Intenté sacar las cartas del estuche, pero estaban tan apretadas que no podía. «La baraja es para ti —me dijo, poniendo su mano sobre la mía—. Si no la quieres, déjala en aquel zulo de Iruain junto con el sombrero del americano. Como exvoto». Su expresión no cambiaba ni siquiera cuando bromeaba.
La baraja que me regaló Papi se encuentra ahora en mi estudio de Stoneham, no en el escondrijo de Iruain, en el zulo. Siempre ha estado aquí, desde mi primer día en el rancho. Al tío Juan también le gustaba, y muchas veces, sentado en su mecedora, en el porche, se recreaba repasando las cartas, como si se tratara de una colección de cromos. Y lo mismo hacían Liz y Sara. Jugando con ellas, yo adoptaba a veces las maneras de un mago, y les echaba las cartas: si salía una oscura mariposa nocturna, mal augurio; si tocaba una amarilla o roja, estábamos de enhorabuena.
He apartado las manos del teclado del ordenador y he ido a por la baraja. Acabo de mezclar las cartas. Quiero echarlas de nuevo sobre la mesa. No como cuando jugaba con mis hijas —Liz y Sara han crecido, ya no creen que su padre sea un mago—, sino para despertar mis recuerdos.
La primera carta está ya sobre la mesa. Corresponde a una mariposa marrón y amarilla, con seis ocelos negros. Su nombre es Pararge maera. La he asociado con Adrián. En los tiempos de Obaba habría podido llevarla en la solapa de su chaqueta, como emblema.

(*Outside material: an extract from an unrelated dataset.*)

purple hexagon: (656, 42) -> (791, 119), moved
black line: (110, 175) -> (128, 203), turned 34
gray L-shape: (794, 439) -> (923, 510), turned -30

He echado otra carta, y la mariposa que ha salido es grande y hermosa, de un blanco nacarado, con unas manchas negras en sus alas anteriores y cuatro ocelos de color rojo vivo en las posteriores. Su nombre es Parnassius apollo, y corresponde sin duda a Ubanbe. Siempre lo tengo presente: en el juicio que tuvo lugar por la muerte de Lubis —quince años más tarde, en 1985—, fue el único que se atrevió a nombrar a los asesinos, siendo denigrado por ello; fueron muchos los que entonces hablaron del «deterioro físico y espiritual del boxeador Gorostiza». No compartimos aquella opinión, Ubanbe. Para nosotros, para todos los que fuimos amigos de Lubis, siempre serás Parnassius apollo, y siempre veremos a tu lado a Sebastián, el primero que lloró por Lubis. La carta de Sebastián, su mariposa: una no muy grande de color azafrán. Colias croceus, de nombre.
La cuarta: Eudia pavonia. Es nocturna, de un color mezcla de dorado, azul y gris, y con dos líneas negras en las alas posteriores. Destacan los cuatro ocelos, semejantes a unos ojos de verdad. Teresa: he pensado en ti.

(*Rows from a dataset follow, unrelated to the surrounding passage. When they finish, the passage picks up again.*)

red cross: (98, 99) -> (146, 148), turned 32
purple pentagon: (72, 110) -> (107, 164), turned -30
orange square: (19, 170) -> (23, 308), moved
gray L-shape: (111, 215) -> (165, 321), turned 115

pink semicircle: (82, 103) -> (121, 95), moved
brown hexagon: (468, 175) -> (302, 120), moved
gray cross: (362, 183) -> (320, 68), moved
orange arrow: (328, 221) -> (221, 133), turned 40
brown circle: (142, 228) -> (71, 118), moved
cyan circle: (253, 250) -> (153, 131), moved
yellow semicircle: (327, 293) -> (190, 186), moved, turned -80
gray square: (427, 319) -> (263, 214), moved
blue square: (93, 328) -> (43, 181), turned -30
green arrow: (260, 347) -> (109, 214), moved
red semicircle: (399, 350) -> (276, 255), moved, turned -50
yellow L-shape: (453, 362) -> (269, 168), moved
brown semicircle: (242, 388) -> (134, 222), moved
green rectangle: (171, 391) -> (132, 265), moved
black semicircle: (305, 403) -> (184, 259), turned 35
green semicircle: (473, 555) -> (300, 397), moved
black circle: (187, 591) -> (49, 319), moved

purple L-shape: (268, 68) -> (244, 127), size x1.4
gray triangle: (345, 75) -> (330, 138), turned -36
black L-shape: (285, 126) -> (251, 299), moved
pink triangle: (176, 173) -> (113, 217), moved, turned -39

Virginia, ¿qué mariposa te corresponde? He querido echar una carta sobre la mesa y han caído dos a la vez: la Leptidea sinapsis, de un blanco inmaculado, y la denominada Euproctis chrysorrhoea. No es un nombre muy bonito, pero la mariposa sí lo es. Sus alas son pequeñas, blanquecinas, ordinarias, si se quiere; pero —es el rasgo que le da nombre— su abdomen es de color oro. Virginia: si necesitas un emblema, llévalas como broche en tu vestido.
Lymantria dispar: es blanca y rosa. Sus alas anteriores parecen pintadas por alguien; las de atrás, dos falditas. Pienso en mi madre.

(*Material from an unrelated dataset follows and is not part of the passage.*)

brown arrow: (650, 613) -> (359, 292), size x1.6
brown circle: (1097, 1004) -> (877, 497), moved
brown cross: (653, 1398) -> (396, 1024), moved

La octava carta ha caído boca abajo, y la he dejado así. Me he dicho: «Aquí está Joseba. Todavía no sé qué carta le corresponde». Es posible que él piense lo mismo de mí.
La novena: Plebejus icarus. Pequeña, azul. Es Lubis.
La décima: Gonepteryx rhamni. De un amarillo muy intenso y con manchas anaranjadas. Sin musa no hay canto, Mary Ann.